This was published 6 months ago
Opinion
Think Trump was rough on John Lyons? You never met Bob Hawke on a bad day
What Donald Trump is doing to mangle free speech and the democratic process in the United States should surprise nobody who is awake in Australia. It’s been happening here for decades.
Trump is creating an environment where public policy and regulatory governance of media companies can be used as a weapon and perceived critics are dumped, apparently even for telling jokes.
But what the president is doing in America has at some level long been the habit of Australian state and federal politicians. And few have called them out.
Like Trump, Australian politicians have black-banned and publicly berated unfriendly reporters and commentators. They have attempted to have their critics sacked.
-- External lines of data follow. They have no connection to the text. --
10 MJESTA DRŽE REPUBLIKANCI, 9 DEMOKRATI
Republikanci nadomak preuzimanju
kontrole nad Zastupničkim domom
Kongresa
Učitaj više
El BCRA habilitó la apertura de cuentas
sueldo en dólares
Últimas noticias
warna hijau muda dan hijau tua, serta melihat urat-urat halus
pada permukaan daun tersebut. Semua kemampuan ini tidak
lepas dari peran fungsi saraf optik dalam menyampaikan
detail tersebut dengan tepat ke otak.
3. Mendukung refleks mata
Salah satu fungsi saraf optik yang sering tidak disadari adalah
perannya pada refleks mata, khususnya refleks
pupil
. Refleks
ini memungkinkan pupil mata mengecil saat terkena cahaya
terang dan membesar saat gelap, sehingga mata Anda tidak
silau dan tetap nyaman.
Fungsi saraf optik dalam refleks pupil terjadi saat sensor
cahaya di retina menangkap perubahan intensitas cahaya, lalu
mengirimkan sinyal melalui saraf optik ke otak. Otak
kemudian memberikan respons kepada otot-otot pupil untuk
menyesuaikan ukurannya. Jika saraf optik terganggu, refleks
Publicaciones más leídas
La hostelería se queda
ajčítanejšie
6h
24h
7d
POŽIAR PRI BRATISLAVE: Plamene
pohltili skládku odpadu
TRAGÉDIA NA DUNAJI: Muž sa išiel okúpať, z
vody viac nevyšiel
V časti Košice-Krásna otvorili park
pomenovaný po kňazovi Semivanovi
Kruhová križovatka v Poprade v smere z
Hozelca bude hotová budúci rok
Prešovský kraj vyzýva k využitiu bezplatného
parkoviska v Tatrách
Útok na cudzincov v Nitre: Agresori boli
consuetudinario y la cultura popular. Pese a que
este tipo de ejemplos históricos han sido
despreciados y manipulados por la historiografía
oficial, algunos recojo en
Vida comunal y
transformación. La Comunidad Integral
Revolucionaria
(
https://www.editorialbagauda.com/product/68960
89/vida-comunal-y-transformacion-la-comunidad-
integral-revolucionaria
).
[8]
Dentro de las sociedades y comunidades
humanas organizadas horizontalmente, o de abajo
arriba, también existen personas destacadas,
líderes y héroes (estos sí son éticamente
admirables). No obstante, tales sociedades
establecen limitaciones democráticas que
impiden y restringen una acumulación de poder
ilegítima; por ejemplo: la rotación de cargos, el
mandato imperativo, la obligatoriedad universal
They have used policies as a weapon of intimidation.
There’s no question Trump’s attack on comedian Jimmy Kimmel and subsequent comments that others will be next threatens free speech and the role of the media in a healthy democracy. But even his attempt to humiliate and intimidate ABC journalist John Lyons during a press conference on the White House lawns evoked memories of at least two Australian prime ministers who could eviscerate a questioner with a sentence.
Of the main parties, Labor has the champion haters. In 1986, the Hawke government threw the media into chaos when it changed ownership laws at least in part to silence a critic – The Herald, which at the time was part of the HWT group. That change handed a perceived “mate”, Rupert Murdoch, 70 per cent of newspaper circulation in Australia.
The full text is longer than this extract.